- What you will do -
Report how many lines in the records below contain the word "that". Give only the number.

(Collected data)
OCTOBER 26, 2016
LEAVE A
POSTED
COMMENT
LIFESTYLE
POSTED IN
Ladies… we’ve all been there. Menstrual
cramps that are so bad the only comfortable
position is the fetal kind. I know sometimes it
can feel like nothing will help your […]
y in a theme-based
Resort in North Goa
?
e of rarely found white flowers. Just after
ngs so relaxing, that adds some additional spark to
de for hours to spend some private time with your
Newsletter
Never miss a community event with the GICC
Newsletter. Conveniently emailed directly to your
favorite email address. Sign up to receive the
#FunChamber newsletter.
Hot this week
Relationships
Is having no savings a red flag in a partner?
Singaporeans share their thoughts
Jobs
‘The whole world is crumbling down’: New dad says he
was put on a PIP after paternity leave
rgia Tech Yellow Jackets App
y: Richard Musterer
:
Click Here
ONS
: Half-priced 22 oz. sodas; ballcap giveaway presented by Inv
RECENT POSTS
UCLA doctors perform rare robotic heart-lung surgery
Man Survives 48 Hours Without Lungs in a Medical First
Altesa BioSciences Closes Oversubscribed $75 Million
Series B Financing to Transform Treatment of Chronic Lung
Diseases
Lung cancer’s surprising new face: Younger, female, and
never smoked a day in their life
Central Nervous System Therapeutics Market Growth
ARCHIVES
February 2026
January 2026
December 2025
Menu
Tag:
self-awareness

- Expected output -
2